Wednesday, October 24, 2012

Seeing Polls Like Ya Wanna See Them

This is an odd presidential election cycle for a lot of reasons, but one of the more interesting to me is the recent spate of selective reading of public opinion polls.

In other words -- partisans are seeing what they want to see.

  • Support the Republicans?  Rick Sanchez has your back, declaring Obama to be "on the ropes" based especially on national polling but pointing also to state-by-state numbers.
  • Support the Democrats?  A new story by The Hill is your cup of tea as it reports two new state polls, one useful, one less so, that suggest good news for Team Obama.

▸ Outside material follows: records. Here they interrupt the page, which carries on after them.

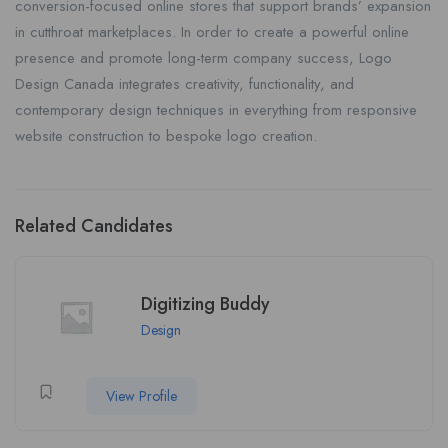
conversion-focused online stores that support brands’ expansion
in cutthroat marketplaces. In order to create a powerful online
presence and promote long-term company success, Logo
Design Canada integrates creativity, functionality, and
contemporary design techniques in everything from responsive
website construction to bespoke logo creation.
Related Candidates
Digitizing Buddy
Design
View Profile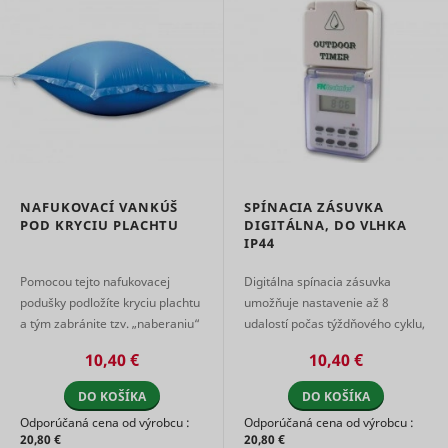
__rtbh.uid
RTB House
informatio
used in or
optimize 
relevance
advertise
on the web
Used to id
the visitor
across vis
and devic
This allow
website t
NAFUKOVACÍ VANKÚŠ
SPÍNACIA ZÁSUVKA
present t
POD KRYCIU PLACHTU
DIGITÁLNA, DO VLHKA
visitor wit
IP44
relevant
um
Teads
advertise
Pomocou tejto nafukovacej
Digitálna spínacia zásuvka
The servic
podušky podložíte kryciu plachtu
umožňuje nastavenie až 8
provided 
third part
a tým zabránite tzv. „naberaniu“
udalostí počas týždňového cyklu,
advertise
vody do plachty. Nafukovacia
pričom jedna udalosť môže byť
hubs, whi
10,40 €
10,40 €
poduška má dva ...
platná pre viac dní. Táto zásuvk
facilitate 
...
time biddi
DO KOŠÍKA
DO KOŠÍKA
advertiser
Odporúčaná cena od výrobcu :
Odporúčaná cena od výrobcu :
Enables t
20,80 €
20,80 €
visitor to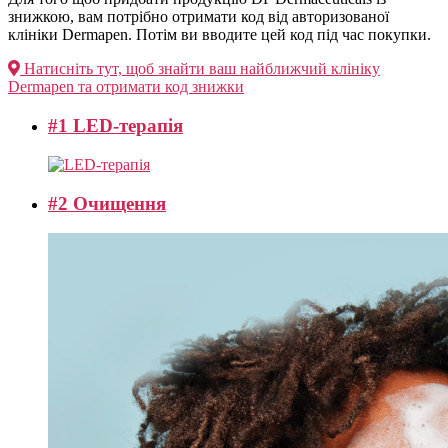
знижкою, вам потрібно отримати код від авторизованої
клініки Dermapen. Потім ви вводите цей код під час покупки.
Натисніть тут, щоб знайти ваш найближчий клініку
Dermapen та отримати код знижки
#1 LED-терапія
#2 Очищення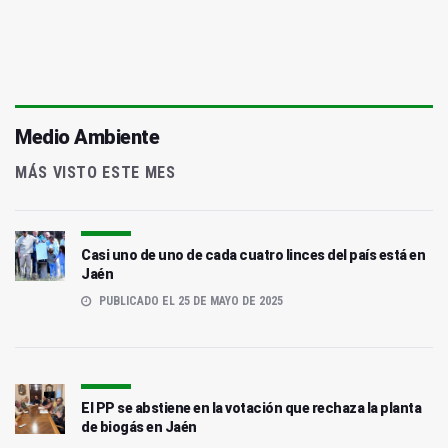
Medio Ambiente
MÁS VISTO ESTE MES
Casi uno de uno de cada cuatro linces del país está en
Jaén
PUBLICADO EL 25 DE MAYO DE 2025
El PP se abstiene en la votación que rechaza la planta
de biogás en Jaén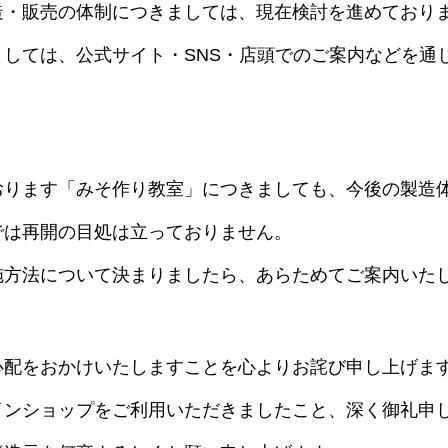
造・販売の体制につきましては、現在検討を進めており
ましては、公式サイト・SNS・店頭でのご案内などを通
おります「みそ作り教室」につきましても、今後の製造
では再開の目処は立っておりません。
施方法について決まりましたら、あらためてご案内いた
心配をおかけいたしますことを心よりお詫び申し上げま
インショップをご利用いただきましたこと、深く御礼申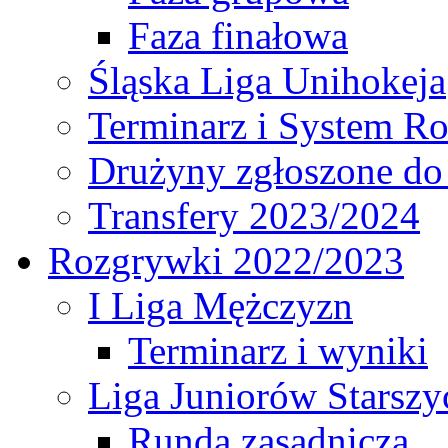
Faza finałowa
Śląska Liga Unihokeja
Terminarz i System R
Drużyny zgłoszone do
Transfery 2023/2024
Rozgrywki 2022/2023
I Liga Mężczyzn
Terminarz i wyniki
Liga Juniorów Starsz
Runda zasadnicza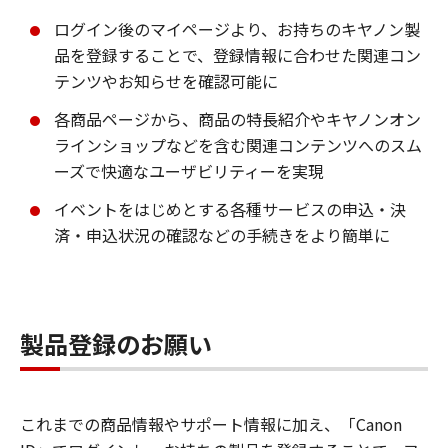
ログイン後のマイページより、お持ちのキヤノン製
品を登録することで、登録情報に合わせた関連コン
テンツやお知らせを確認可能に
各商品ページから、商品の特長紹介やキヤノンオン
ラインショップなどを含む関連コンテンツへのスム
ーズで快適なユーザビリティーを実現
イベントをはじめとする各種サービスの申込・決
済・申込状況の確認などの手続きをより簡単に
製品登録のお願い
これまでの商品情報やサポート情報に加え、「Canon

Of course partisans are going to spin polls their direction.  That's what partisans do.  News orgs have also fallen somewhat into this trap (not The Hill above, let me stress).  The good ones, they report them all, whether they favor one side or the other.  The pretenders (including a certain cable news network) tend to ignore the polls that fail to fit a narrative.  And the nutjobs, like Rush Limbaugh, analyze polls through a bizarre unexplainable filter.

So what's the right way to read the polls?

The race is tightening.  It was bound to tighten.  They tend to tighten the closer we get to Election Day.  Romney has "the momentum" but it's hard to say whether it's real or just people finally making up their minds, as you'd expect, or if it's something more real.  Given the nature of the debates it's hard to argue (unless you're a partisan, of course) that Romney's recent poll successes are anything more than a natural closing of the gap between two candidates.  That's my read, at least so far.

Short of some October surprise (isn't Trump doing one today?), the election will come down to turnout.  That's a different topic for a different day.